Exercise requirements
Only the lines from the one containing "Image resolution: width=1024" to the end of the material are to be copied, exactly and in full; images stay out.

(Dataset begins)

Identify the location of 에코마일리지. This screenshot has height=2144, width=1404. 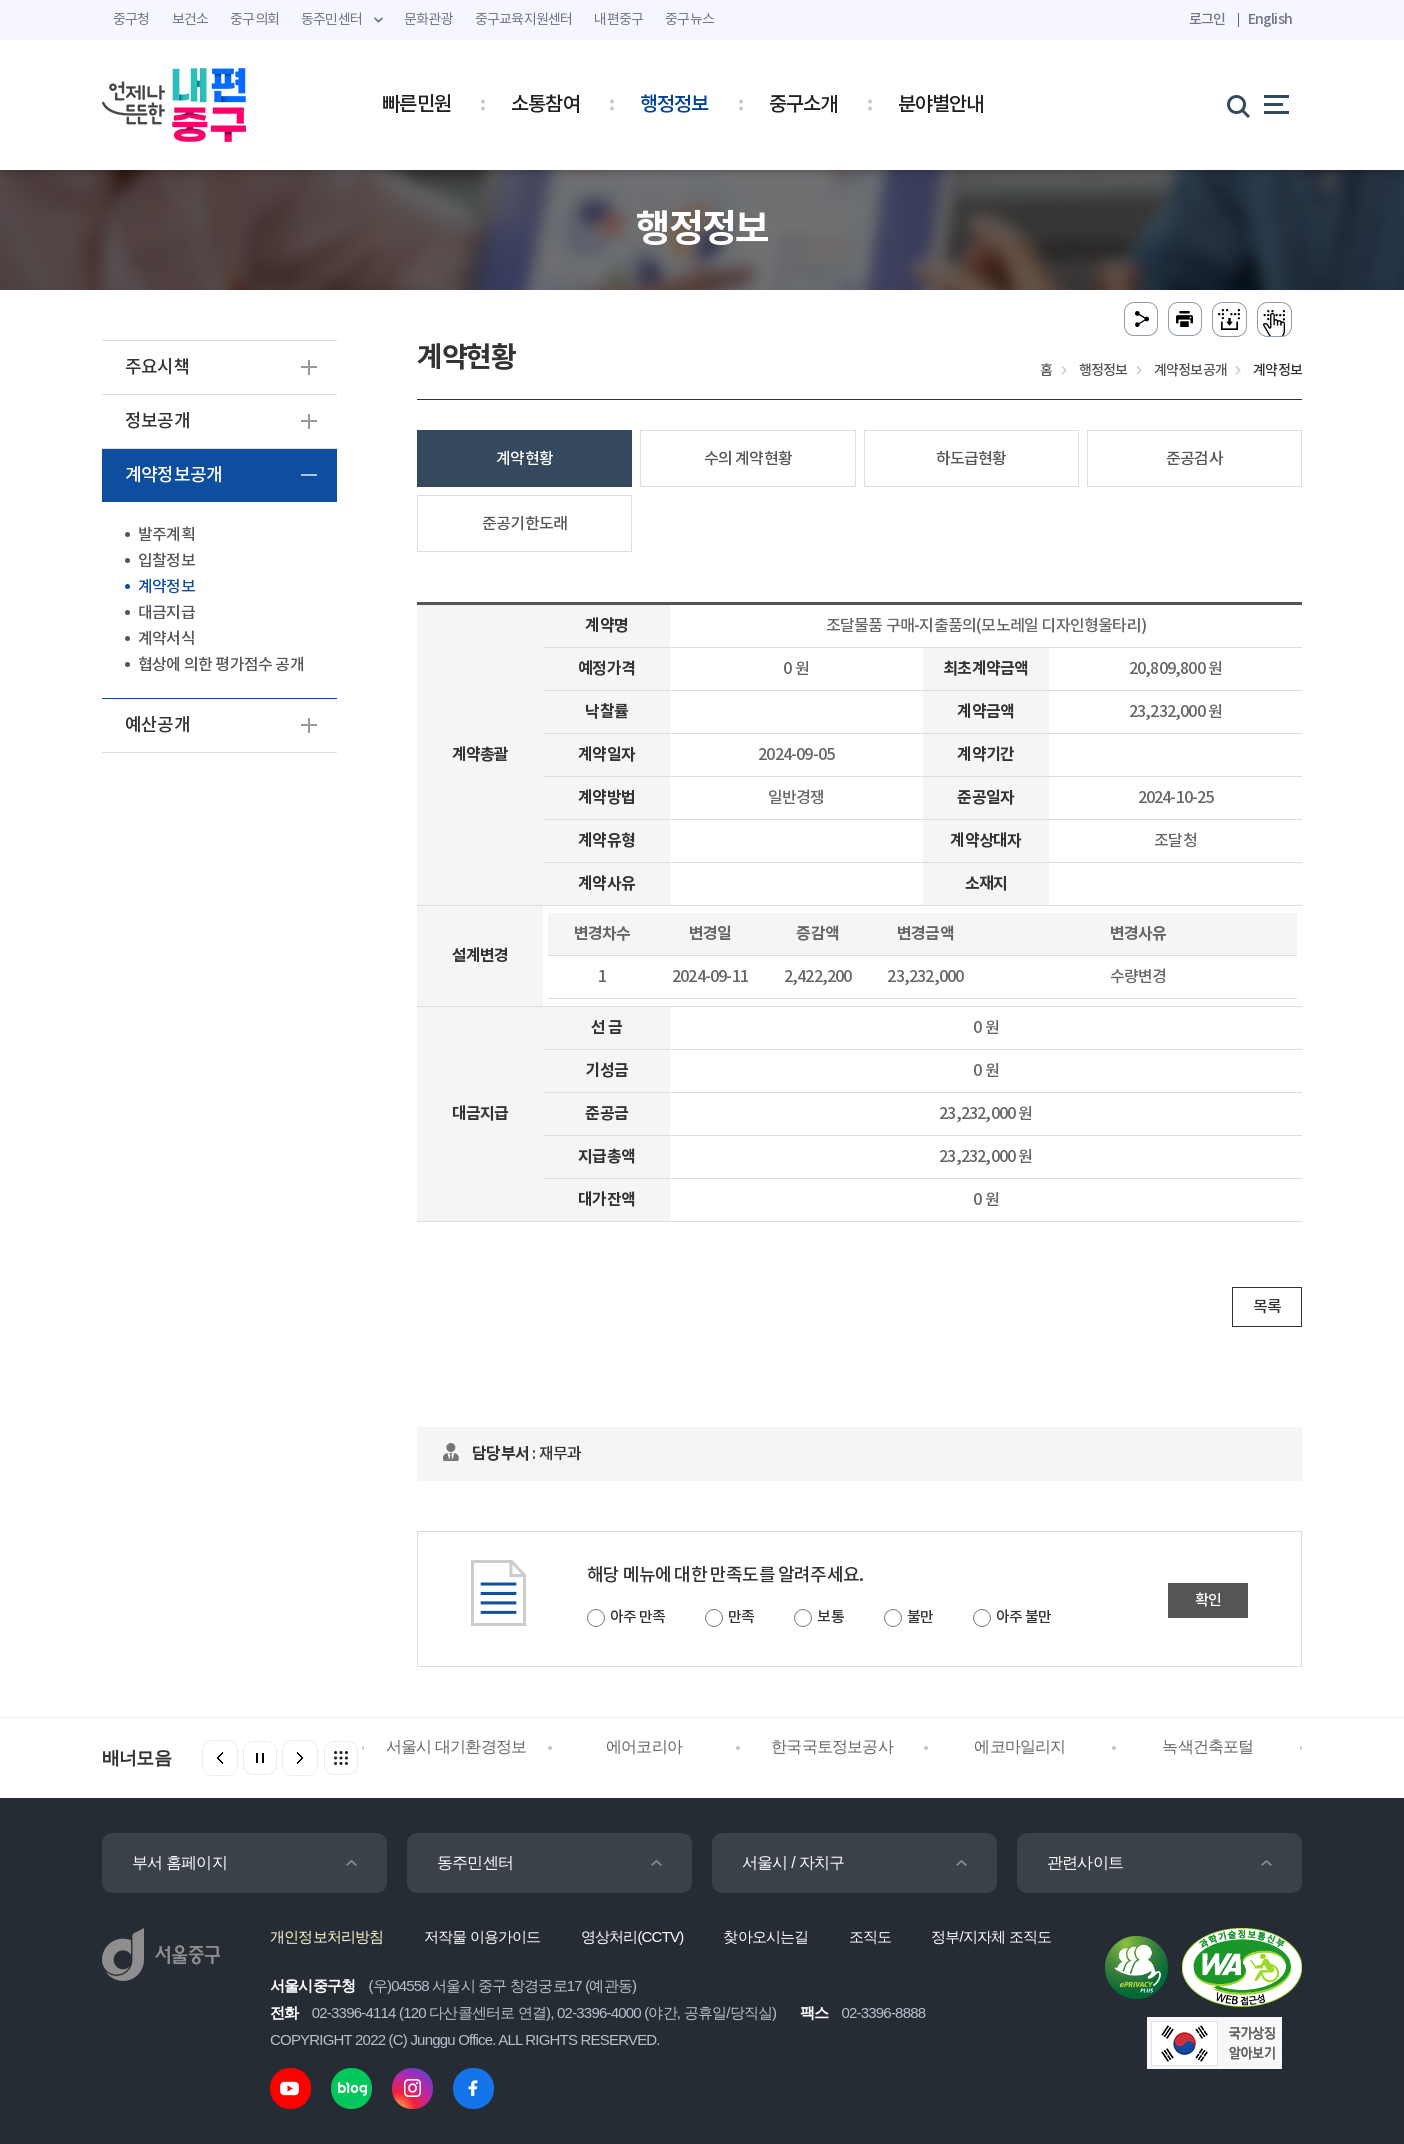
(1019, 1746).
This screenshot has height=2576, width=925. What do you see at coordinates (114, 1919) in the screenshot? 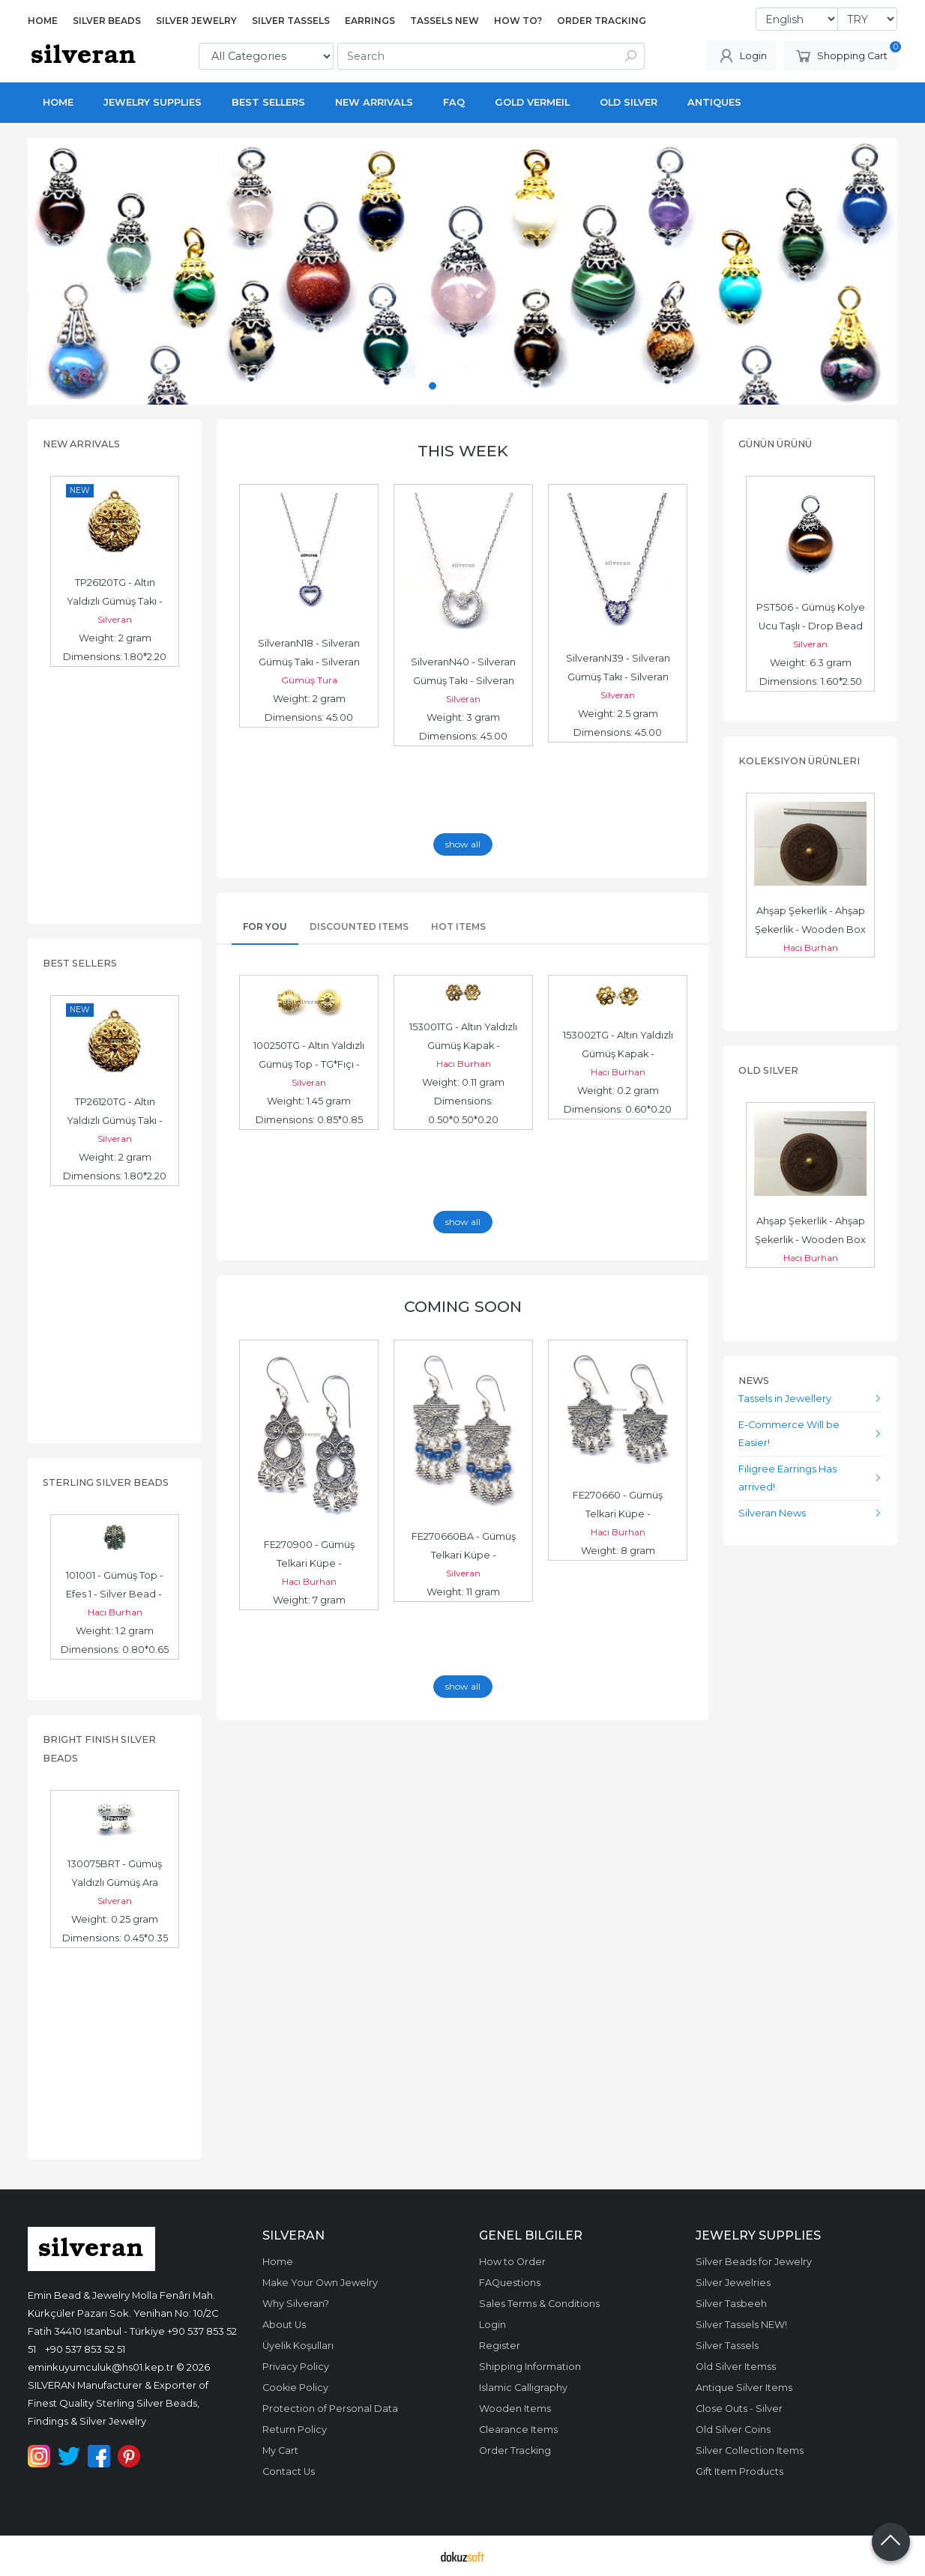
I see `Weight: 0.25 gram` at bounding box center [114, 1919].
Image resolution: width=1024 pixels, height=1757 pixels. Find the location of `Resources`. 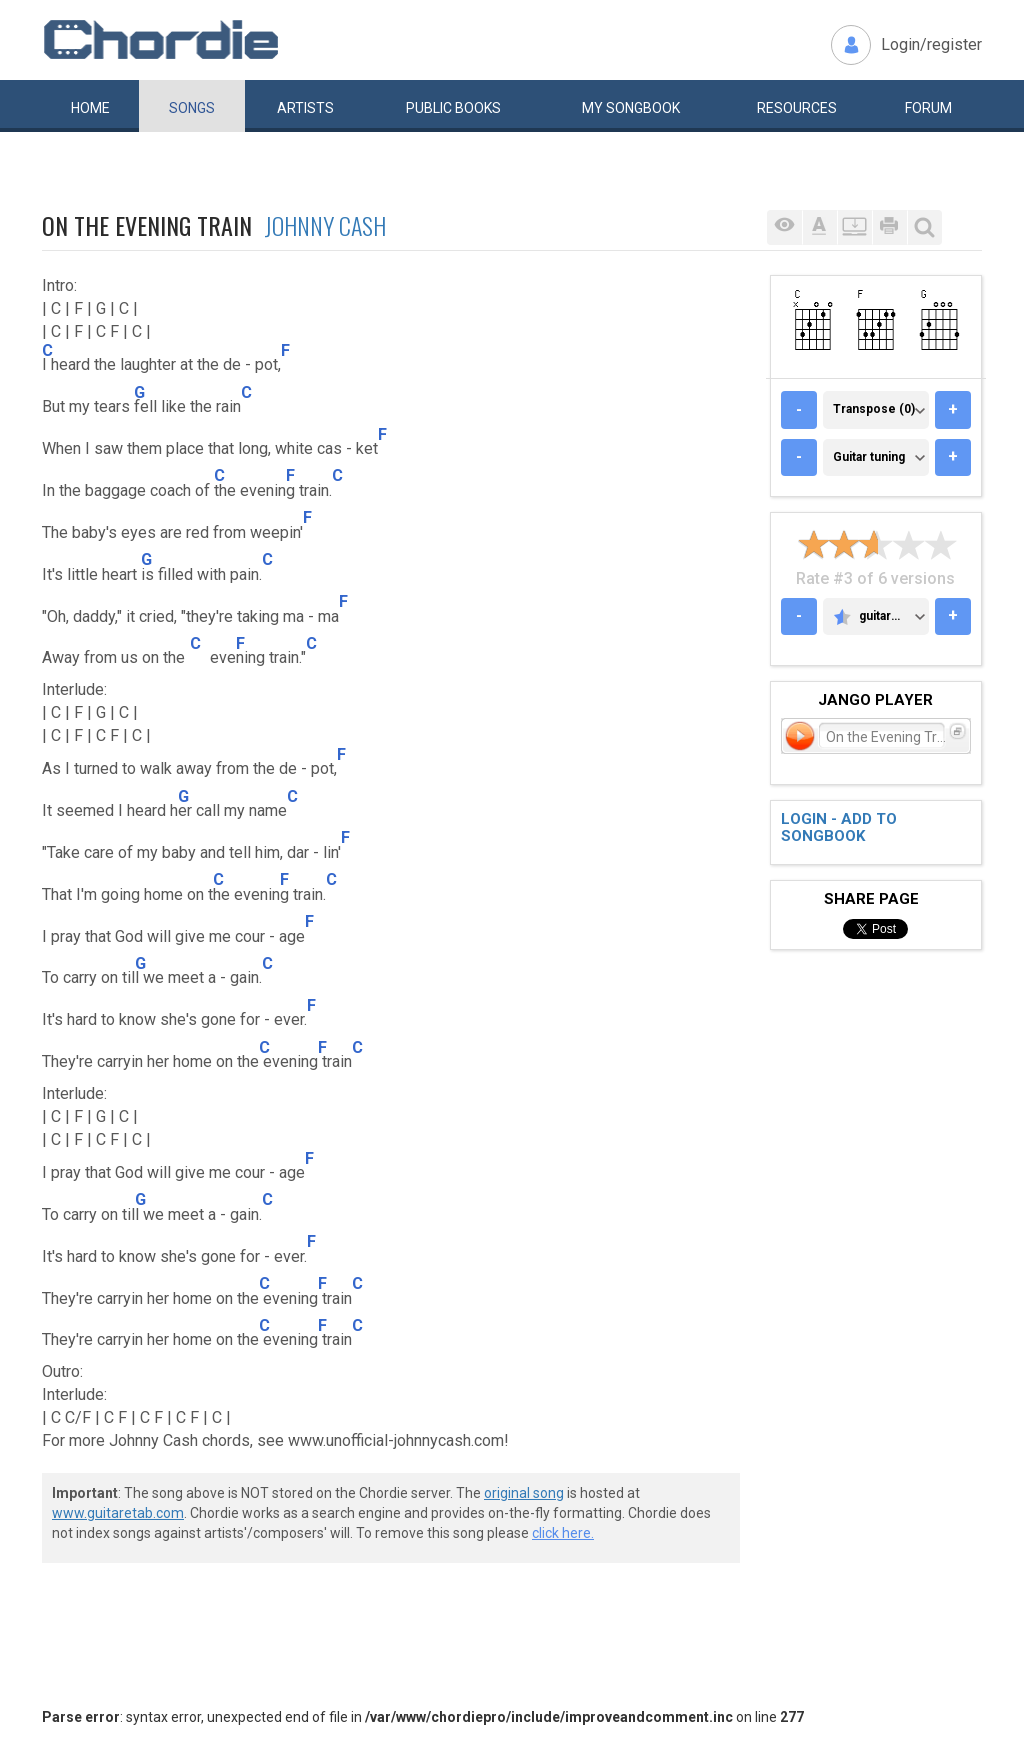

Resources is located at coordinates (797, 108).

(Dataset ends)

Solution for this exercise
Image resolution: width=1024 pixels, height=1757 pixels. Find the location of `Resources`. 

Resources is located at coordinates (797, 108).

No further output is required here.